Sprungmarken
Suche
Suche

Anlässlich einer neunjährigen, erfolgreichen Zusammenarbeit warfen Bürgermeister Peter Schneider, Dr. Michael Koch (Jugendamt), Frank Weber (Ordnungsamt) und Wilhelm Uhl vom Förderverein „Sicheres Offenbach“ einen Blick auf die Anfänge des erfolgreichen Rahmenkonzepts und Methodenkoffer „Gewaltprävention an Schulen“.

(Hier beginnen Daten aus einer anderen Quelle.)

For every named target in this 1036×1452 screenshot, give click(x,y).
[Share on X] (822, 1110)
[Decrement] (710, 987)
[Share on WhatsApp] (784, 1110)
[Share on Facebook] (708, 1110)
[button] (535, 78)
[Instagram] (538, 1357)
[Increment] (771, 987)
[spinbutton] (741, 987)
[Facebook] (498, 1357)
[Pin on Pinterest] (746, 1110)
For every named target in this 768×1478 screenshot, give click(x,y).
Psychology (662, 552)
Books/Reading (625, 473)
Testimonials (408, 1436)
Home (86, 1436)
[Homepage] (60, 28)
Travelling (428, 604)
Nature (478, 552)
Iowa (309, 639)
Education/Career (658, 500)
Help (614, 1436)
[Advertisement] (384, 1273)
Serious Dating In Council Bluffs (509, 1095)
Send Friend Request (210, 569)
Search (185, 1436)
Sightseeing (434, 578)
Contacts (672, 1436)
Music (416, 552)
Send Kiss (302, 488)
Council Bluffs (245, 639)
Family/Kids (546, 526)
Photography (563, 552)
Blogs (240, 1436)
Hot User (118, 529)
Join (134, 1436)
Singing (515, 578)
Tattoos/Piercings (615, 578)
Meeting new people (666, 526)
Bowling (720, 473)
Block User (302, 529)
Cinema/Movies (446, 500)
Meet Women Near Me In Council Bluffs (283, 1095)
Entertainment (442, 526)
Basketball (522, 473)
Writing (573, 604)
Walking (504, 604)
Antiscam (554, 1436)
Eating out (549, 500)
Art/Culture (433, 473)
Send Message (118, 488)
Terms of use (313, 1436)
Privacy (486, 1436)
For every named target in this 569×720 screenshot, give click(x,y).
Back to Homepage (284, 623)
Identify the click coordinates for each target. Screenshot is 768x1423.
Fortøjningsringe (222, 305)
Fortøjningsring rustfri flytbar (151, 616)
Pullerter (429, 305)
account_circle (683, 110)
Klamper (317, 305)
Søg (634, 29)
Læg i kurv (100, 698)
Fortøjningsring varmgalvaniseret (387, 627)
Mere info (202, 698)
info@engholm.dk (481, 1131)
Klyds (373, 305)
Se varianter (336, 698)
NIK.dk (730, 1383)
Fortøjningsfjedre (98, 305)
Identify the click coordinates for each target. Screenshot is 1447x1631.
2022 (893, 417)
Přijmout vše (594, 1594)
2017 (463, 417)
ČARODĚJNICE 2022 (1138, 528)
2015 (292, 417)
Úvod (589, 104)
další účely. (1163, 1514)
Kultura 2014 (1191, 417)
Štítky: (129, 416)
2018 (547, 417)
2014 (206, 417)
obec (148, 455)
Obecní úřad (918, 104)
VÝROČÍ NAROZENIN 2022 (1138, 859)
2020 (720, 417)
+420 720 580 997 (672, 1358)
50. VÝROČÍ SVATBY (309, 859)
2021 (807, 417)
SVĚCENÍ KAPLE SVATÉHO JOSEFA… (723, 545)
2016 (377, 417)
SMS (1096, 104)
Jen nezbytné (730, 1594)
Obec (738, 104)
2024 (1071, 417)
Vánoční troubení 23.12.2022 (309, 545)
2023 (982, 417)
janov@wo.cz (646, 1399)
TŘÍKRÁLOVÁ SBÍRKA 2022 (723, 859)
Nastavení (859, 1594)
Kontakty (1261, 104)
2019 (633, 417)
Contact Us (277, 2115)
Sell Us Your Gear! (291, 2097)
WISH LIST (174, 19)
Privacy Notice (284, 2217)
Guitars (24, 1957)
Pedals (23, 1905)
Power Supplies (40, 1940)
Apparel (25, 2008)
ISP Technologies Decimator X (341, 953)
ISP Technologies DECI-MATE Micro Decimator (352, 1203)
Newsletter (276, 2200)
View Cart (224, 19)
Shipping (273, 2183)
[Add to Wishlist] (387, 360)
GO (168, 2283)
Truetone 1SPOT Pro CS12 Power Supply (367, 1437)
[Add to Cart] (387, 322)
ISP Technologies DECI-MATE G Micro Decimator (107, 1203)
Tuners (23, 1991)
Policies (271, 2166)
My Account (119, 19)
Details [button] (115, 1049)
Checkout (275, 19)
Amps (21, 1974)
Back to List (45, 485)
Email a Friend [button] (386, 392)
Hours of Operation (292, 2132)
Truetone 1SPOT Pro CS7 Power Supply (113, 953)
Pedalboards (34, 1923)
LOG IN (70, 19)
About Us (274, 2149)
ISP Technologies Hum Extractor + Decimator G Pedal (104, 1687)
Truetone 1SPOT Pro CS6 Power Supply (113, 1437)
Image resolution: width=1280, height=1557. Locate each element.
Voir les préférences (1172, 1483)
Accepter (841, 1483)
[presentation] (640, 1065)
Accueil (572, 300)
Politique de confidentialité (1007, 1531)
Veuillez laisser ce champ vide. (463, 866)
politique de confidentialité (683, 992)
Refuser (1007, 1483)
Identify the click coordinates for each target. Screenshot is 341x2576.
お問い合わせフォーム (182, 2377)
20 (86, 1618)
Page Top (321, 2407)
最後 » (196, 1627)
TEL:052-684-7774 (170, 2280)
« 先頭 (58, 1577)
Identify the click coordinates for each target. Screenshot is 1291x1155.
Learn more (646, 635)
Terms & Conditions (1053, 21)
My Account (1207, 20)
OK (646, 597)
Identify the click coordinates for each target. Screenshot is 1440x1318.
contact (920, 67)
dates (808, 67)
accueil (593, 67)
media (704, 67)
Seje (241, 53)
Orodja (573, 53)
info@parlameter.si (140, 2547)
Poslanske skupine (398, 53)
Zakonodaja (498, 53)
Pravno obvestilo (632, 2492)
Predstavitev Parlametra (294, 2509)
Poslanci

Während andere pädagogische Programme den Umgang mit Gewalt thematisieren, geht es dem Offenbacher Modell um das frühzeitige Erkennen und Vermeiden. „Wenn wir Fehlentwicklungen verhindern wollen, müssen wir präventiv arbeiten“, fasst es Bürgermeister und Jugenddezernent Peter Schneider auf der Pressekonferenz am Donnerstag, 22. August 2013, zusammen. „Jugendliche müssen gestärkt und ihre psychosozialen Kompetenzen gefördert werden, sodass sie lernen, konstruktiv mit Konflikten umzugehen.“

Von Anfang an hat sich der Förderverein „Sicheres Offenbach“ für die Entwicklung und den Einsatz des Konzepts für Gewaltprävention eingesetzt. 25.000 Euro spendet der Verein jedes Jahr allein für den Methodenkoffer. 194.000 Euro sind so mittlerweile zusammengekommen, die die Umsetzung der Maßnahmen Jahr für Jahr am Leben erhalten. Seit neun Jahren sind die Projekte rund um das Thema Gewaltprävention an 13 Offenbacher Schulen nicht mehr wegzudenken. Doch das Konzept sei bis heute kein Selbstläufer, versichert Wilhelm Uhl, erster Vorsitzender des Fördervereins. „Jedes Jahr werden neue Lehrer und Schüler im Umgang mit den Maßnahmen geschult.“

In Dr. Michael Koch, Sachgebietsleiter Kinder- und Jugendarbeit und Koordinationsstelle Gewaltprävention & Kulturelle Bildung, und dem Jugendamt Offenbach fand der Förderverein „Sicheres Offenbach“ einen kompetenten Partner, der sich der Idee, Gewalt unter Jugendlichen vorbeugend etwas entgegenzusetzen, annahm.
„Was brauchen junge Menschen?“ war eine der zentralen Fragen, die Dr. Michael Koch vor etwa neun Jahren bewegte als er das Rahmenkonzept zur Gewaltprävention entwickelte. Er wollte verstehen, welche Bedeutung hinter der Gewalt von Jugendlichen steckt, die damals in Schulen, auf Pausenhöfen und auf dem Weg zum Unterricht vor kam. Sein entwickelter Methodenkoffer setzt sich aus einer Vielzahl von Programmen, Maßnahmen und Methoden zusammen, die den Jugendlichen eine Alternative bieten sollen, durch die sie Anerkennung und Bestätigung erhalten. „Die Grundidee setzt bei den Schülern an“, erklärt Dr. Michael Koch. „Nicht nur bei ihren Schwächen, sondern vor allem bei ihren Stärken.“ So werden Schüler beispielsweise zu Streitschlichtern ausgebildet und durch Partizipationsprojekte stärker in den Schulalltag eingebunden. Ergänzt werden solche Maßnahmen durch Sport-, Musik- und Kulturprojekte, die die Schüler herausfordern, stärken und ihnen Erfolgserlebnisse verschaffen. Flankierende Angebote steuert außerdem die Jugendhilfe bei. Zusätzlich findet am Montag, 30. September 2013, der mittlerweile 8. Fachtag „Gewalt & Gewaltprävention“ in Offenbach statt.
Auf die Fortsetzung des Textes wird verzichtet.